Nos propositions en un coup d’œil

>> Mise en réseau et fusions de PME

Proposition issue du rapport "Mondialisation : Réconcilier la France avec la Compétitivité" - Juin 2006

 


Les PME, en particulier les PME innovantes, jouent un rôle essentiel dans l’économie. Mais souvent elles sont mal armées pour résister à la mondialisation. Dans un monde qui fonctionne en réseau, elles doivent
développer leur propre réseau, et l’accompagnement de leur croissance nécessite de faire tomber deux barrières essentielles : l’accès au capital et aux marchés.

 

L’instrument qu’elles peuvent utiliser à cette fin existe : les systèmes productifs locaux (SPL). Peu connus à l’échelle nationale, ils ont fait leurs preuves dans de nombreuses régions.

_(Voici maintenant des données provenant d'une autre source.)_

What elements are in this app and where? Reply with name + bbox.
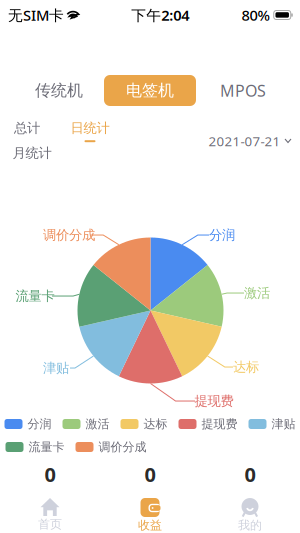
staticText: 津贴 [43, 360, 69, 376]
staticText: 激活数 [132, 490, 168, 505]
staticText: 日统计 [70, 120, 110, 136]
staticText: 津贴 [272, 417, 296, 431]
staticText: 提现费 [202, 417, 238, 431]
button[interactable]: 我的 [200, 491, 300, 533]
staticText: 调价分成 [98, 440, 146, 454]
button[interactable]: 日统计 [69, 118, 111, 144]
button[interactable]: 传统机 [13, 75, 105, 106]
staticText: 收益 [138, 518, 162, 533]
staticText: MPOS [220, 80, 266, 101]
button[interactable]: 电签机 [104, 75, 196, 106]
staticText: 0 [144, 461, 156, 488]
staticText: 流量卡 [28, 440, 64, 454]
staticText: 0 [244, 461, 256, 488]
staticText: 80% [242, 5, 270, 25]
staticText: 激活 [86, 417, 110, 431]
staticText: 分润 [28, 417, 52, 431]
staticText: 达标 [233, 359, 259, 375]
staticText: 传统机 [35, 81, 83, 100]
staticText: 流量卡 [16, 288, 54, 304]
staticText: 0 [44, 461, 56, 488]
staticText: 首页 [38, 517, 62, 532]
staticText: 总计 [14, 120, 40, 136]
staticText: 调价分成 [43, 227, 95, 243]
staticText: 我的 [238, 518, 262, 533]
staticText: 达标 [144, 417, 168, 431]
staticText: 提现费 [194, 393, 234, 409]
staticText: 达标数 [232, 490, 268, 505]
button[interactable]: 收益 [100, 491, 200, 533]
button[interactable]: 月统计 [11, 145, 53, 161]
staticText: 激活 [244, 285, 270, 301]
button[interactable]: 总计 [12, 120, 42, 136]
staticText: 月统计 [12, 145, 52, 161]
staticText: 无SIM卡 [8, 5, 64, 25]
staticText: 2021-07-21 [208, 132, 280, 150]
button[interactable]: MPOS [197, 75, 289, 106]
button[interactable]: 首页 [0, 491, 100, 533]
staticText: 分润 [209, 227, 235, 243]
staticText: 入网数 [32, 490, 68, 505]
staticText: 下午2:04 [131, 5, 189, 25]
staticText: 电签机 [126, 81, 174, 100]
button[interactable]: 2021-07-21 [208, 132, 292, 150]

Qu’est-ce qu’un système productif local ?


Les SPL n’ont pas de statut juridique « gravé dans le marbre ». Ce sont au départ des associations d’entreprises, dont le critère de regroupement peut être la volonté de diversification maîtrisée d’une zone géographique donnée, l’exploitation d’une innovation, ou l’élévation de la qualité, la spécialisation commerciale, avec éventuellement la création d’établissements à l’étranger. Ce peut être aussi la création de formations professionnelles communes, les prêts de personnel, le partage des compétences. La plus grande souplesse préside à leur constitution.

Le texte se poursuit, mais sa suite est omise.